Figure 1 Potential biological mechanisms to explain the obesity paradox in lung cancer: different ways of how the obese adipose tissue can influence the lung cancer tissue towards a less aggressive phenotype.

Obesity-related inflammation could be a possible explanation to the obesity paradox in lung cancer. Obese adipose tissue is a source of circulating pro-inflammatory cytokines interleukin (IL)-6, IL-8, IL-1β, tumor necrosis factor-α (TNF-α), vascular endothelial growth factor (VEGF), chemokine (C-C motif) ligand 2 (CCL2), and CCL5 and interferon (IFN)-γ (20). Nagano et al. showed (9) that there is a pathophysiological relationship between p53 activation and inflammatory cytokines, leading to the up-regulation of DPYSL4 in human adipose tissue of obese patients. It would be intriguing to hypothesize that a circulating pro-inflammatory cytokine could induce a p53-related DPYSL4 overexpression to the lung cancer cells of obese individuals that will ultimately lead to tumor suppression.

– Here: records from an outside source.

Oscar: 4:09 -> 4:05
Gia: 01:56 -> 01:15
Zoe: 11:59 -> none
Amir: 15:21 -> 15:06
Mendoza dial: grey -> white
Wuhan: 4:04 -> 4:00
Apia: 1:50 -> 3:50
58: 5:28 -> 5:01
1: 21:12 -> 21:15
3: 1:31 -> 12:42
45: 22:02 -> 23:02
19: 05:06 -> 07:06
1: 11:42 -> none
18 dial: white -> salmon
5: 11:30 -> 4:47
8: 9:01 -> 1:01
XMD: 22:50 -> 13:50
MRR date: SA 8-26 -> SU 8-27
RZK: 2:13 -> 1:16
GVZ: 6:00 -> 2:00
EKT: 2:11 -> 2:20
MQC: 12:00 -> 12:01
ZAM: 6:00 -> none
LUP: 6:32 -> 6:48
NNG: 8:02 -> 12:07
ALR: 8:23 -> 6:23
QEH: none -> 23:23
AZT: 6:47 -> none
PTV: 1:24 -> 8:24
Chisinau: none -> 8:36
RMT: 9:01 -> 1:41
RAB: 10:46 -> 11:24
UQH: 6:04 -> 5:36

Another route of transport of p53 induced molecules with antitumor properties from adipocytes to the target tissue (lung cancer cells) would be through extracellular vesicles (EVs). Secreted EVs could horizontally transfer metabolic changes between adipocytes and remote recipient cells. EVs can alter the molecular properties of recipient cells though the acquisition of new proteins (receptors, enzymes) or even genetic material (mRNAs, miRNAs regulating gene expression) from the adipocyte cells of origin, thereby serving as a novel class of adipokines. In fact, this horizontal transfer is reinforced in obesity due to the larger number of exosomes secreted and the stronger effect of each individual exosome. It should be noted that both the inflammation- and EV-related theories have been previously used to explain positive associations between BMI and the initiation/progression of other cancers (20).

In kidney cancer, where the obesity paradox is also present (21), a metabolic gene regulation pattern that provides a somewhat clearer mechanistic insight into this favorable effect of obesity in disease prognosis has been proposed. Hakimi et al. (22) demonstrated that kidney cancer tissue from obese patients had a different metabolic gene expression pattern. More precisely, the fatty acid synthase (FASN) gene was downregulated in obese, compared to normal weight, kidney cancer patients and that this downregulation offers a survival benefit for obese patients. The authors assumed that TRAIL (TNF-related apoptosis-inducing ligand) could be a possible link that explains how obesity affects the metabolic gene expression of kidney tumors. TRAIL is increased in the serum of obese individuals and can lead to downregulation of FASN gene expression (22).

Taking into consideration the data presented above, the expression profile of metabolic-related genes that also have tumor suppressor properties (DPYSL4, BTG2), identified in the work of Nagano et al. (9), could be investigated in obese and non-obese lung cancer patients in conjunction with disease prognosis. In this future study it would be essential to include measurements of major adipokines, inflammatory cytokines, exosomes, as well as the p53 mutation status of tumors. Histology should also be taken into account given that obesity tends to affect each lung cancer subtype differently (4).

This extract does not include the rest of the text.